Dataset records:
..............................

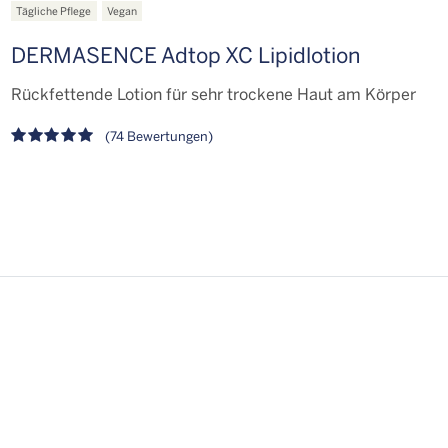
Tägliche Pflege
Vegan
DERMASENCE Adtop XC Lipidlotion
Rückfettende Lotion für sehr trockene Haut am Körper
(74 Bewertungen)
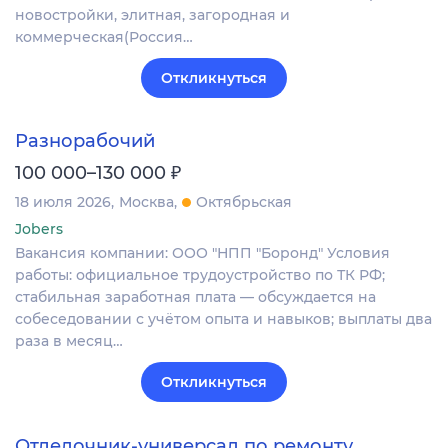
новостройки, элитная, загородная и
коммерческая(Россия…
Откликнуться
Разнорабочий
₽
100 000–130 000
18 июля 2026
Москва
Октябрьская
Jobers
Вакансия компании: ООО "НПП "Боронд" Условия
работы: официальное трудоустройство по ТК РФ;
стабильная заработная плата — обсуждается на
собеседовании с учётом опыта и навыков; выплаты два
раза в месяц…
Откликнуться
Отделочник-универсал по ремонту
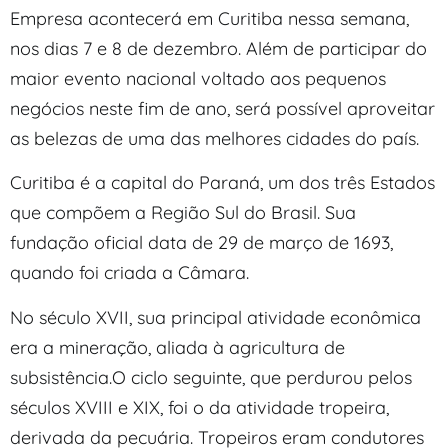
Empresa acontecerá em Curitiba nessa semana,
nos dias 7 e 8 de dezembro. Além de participar do
maior evento nacional voltado aos pequenos
negócios neste fim de ano, será possível aproveitar
as belezas de uma das melhores cidades do país.
Curitiba é a capital do Paraná, um dos três Estados
que compõem a Região Sul do Brasil. Sua
fundação oficial data de 29 de março de 1693,
quando foi criada a Câmara.
No século XVII, sua principal atividade econômica
era a mineração, aliada à agricultura de
subsistência.O ciclo seguinte, que perdurou pelos
séculos XVIII e XIX, foi o da atividade tropeira,
derivada da pecuária. Tropeiros eram condutores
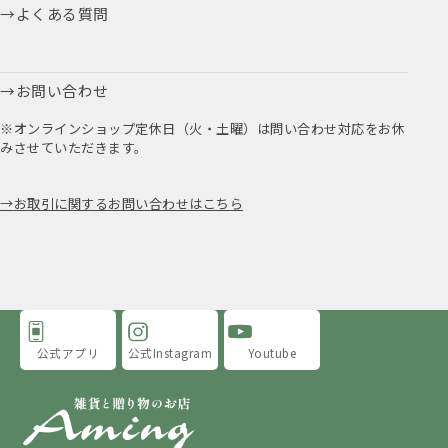
よくある質問
お問い合わせ
※オンラインショップ定休日（火・土曜）は問い合わせ対応をお休
みさせていただきます。
お取引に関するお問い合わせはこちら
公式アプリ
公式Instagram
Youtube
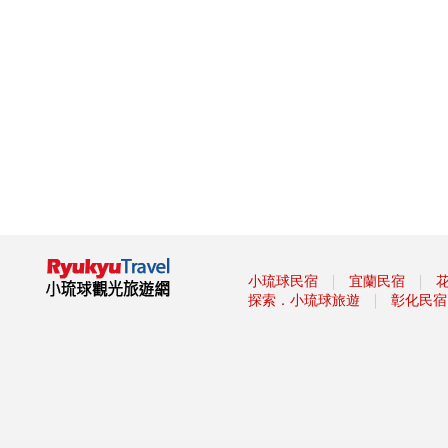
墾丁社頂夏日「夜精靈」 螢光
蕈雨後綻放迷魂綠光
小琉球低碳旅遊，無拘無「塑」
超便利！
這裡有櫻花蝦霜淇淋 屏東東港
吃冰節登場
海生館河魨海洋派對 海洋系網
美爭奇鬥艷
「2019屏東縣原住民族收穫節-
收穫那麼多」
藤枝森林遊樂區6月底關園 入園
只剩41名額
｜
｜
小琉球民宿
宜蘭民宿
｜
探索．小琉球旅遊
彰化民宿
2019寶島仲夏節開跑
2019屏東Ocean Alive大鵬灣水
域系列活動
2019屏東縣東港吃冰節
2019屏東馬拉松路跑報名
滿滿兔子等你餵！屏東「兔子樂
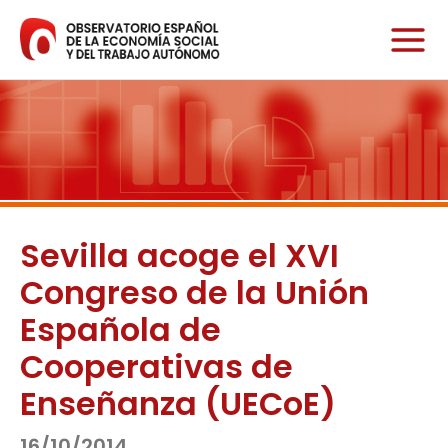
Ir
al
contenido
Sevilla acoge el XVI
Congreso de la Unión
Española de
Cooperativas de
Enseñanza (UECoE)
16/10/2014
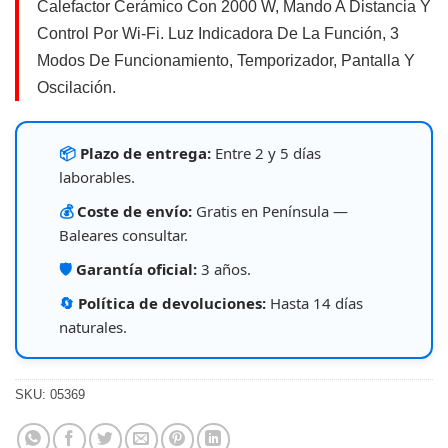
Calefactor Cerámico Con 2000 W, Mando A Distancia Y
Control Por Wi-Fi. Luz Indicadora De La Función, 3
Modos De Funcionamiento, Temporizador, Pantalla Y
Oscilación.
📦
Plazo de entrega:
Entre 2 y 5 días
laborables.
💰
Coste de envío:
Gratis en Península —
Baleares consultar.
🛡️
Garantía oficial:
3 años.
🔄
Política de devoluciones:
Hasta 14 días
naturales.
SKU:
05369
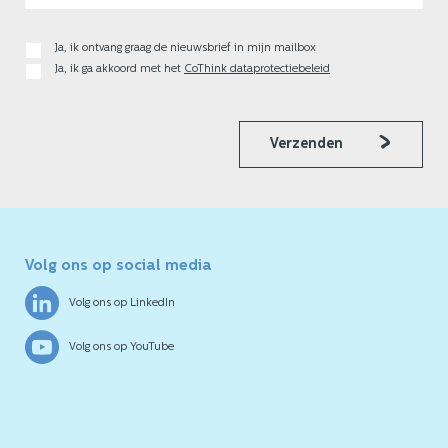
Ja, ik ontvang graag de nieuwsbrief in mijn mailbox
Ja, ik ga akkoord met het
CoThink dataprotectiebeleid
Verzenden
Volg ons op social media
Volg ons op LinkedIn
Volg ons op YouTube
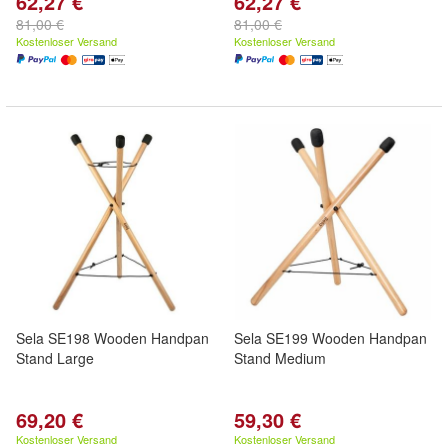
62,27 €
62,27 €
81,00 €
81,00 €
Kostenloser Versand
Kostenloser Versand
Sela SE198 Wooden Handpan
Sela SE199 Wooden Handpan
Stand Large
Stand Medium
69,20 €
59,30 €
Kostenloser Versand
Kostenloser Versand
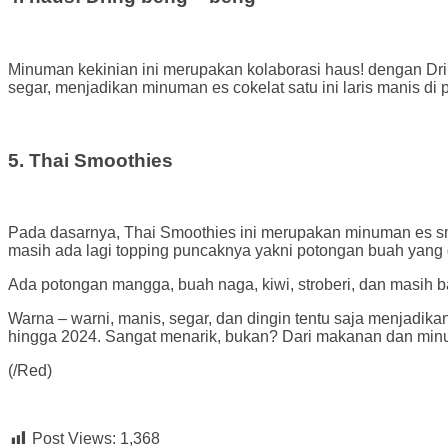
Minuman kekinian ini merupakan kolaborasi haus! dengan Dri
segar, menjadikan minuman es cokelat satu ini laris manis di 
5. Thai Smoothies
Pada dasarnya, Thai Smoothies ini merupakan minuman es smo
masih ada lagi topping puncaknya yakni potongan buah yang
Ada potongan mangga, buah naga, kiwi, stroberi, dan masih b
Warna – warni, manis, segar, dan dingin tentu saja menjadikan 
hingga 2024. Sangat menarik, bukan? Dari makanan dan minu
(/Red)
Post Views:
1,368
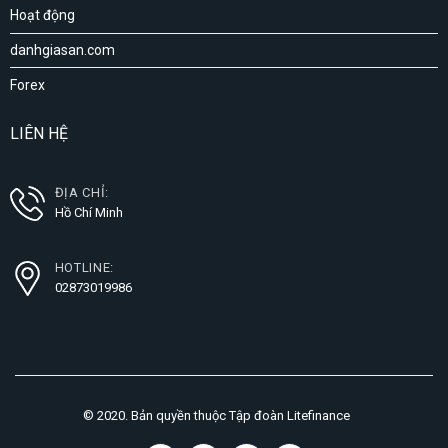
Hoạt động
danhgiasan.com
Forex
LIÊN HỆ
ĐỊA CHỈ:
Hồ Chí Minh
HOTLINE:
02873019986
© 2020. Bản quyền thuộc Tập đoàn Litefinance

..............................

Work task: Go back to the listing above and reproduce, exactly, the stretch from the line bearing "коммерческая(Россия…" through the line bearing "No século XVII, sua", without its pictures.

Solution for this exercise:
коммерческая(Россия…
Откликнуться
Разнорабочий
₽
100 000–130 000
18 июля 2026
Москва
Октябрьская
Jobers
Вакансия компании: ООО "НПП "Боронд" Условия
работы: официальное трудоустройство по ТК РФ;
стабильная заработная плата — обсуждается на
собеседовании с учётом опыта и навыков; выплаты два
раза в месяц…
Откликнуться
Отделочник-универсал по ремонту
Empresa acontecerá em Curitiba nessa semana,
nos dias 7 e 8 de dezembro. Além de participar do
maior evento nacional voltado aos pequenos
negócios neste fim de ano, será possível aproveitar
as belezas de uma das melhores cidades do país.
Curitiba é a capital do Paraná, um dos três Estados
que compõem a Região Sul do Brasil. Sua
fundação oficial data de 29 de março de 1693,
quando foi criada a Câmara.
No século XVII, sua principal atividade econômica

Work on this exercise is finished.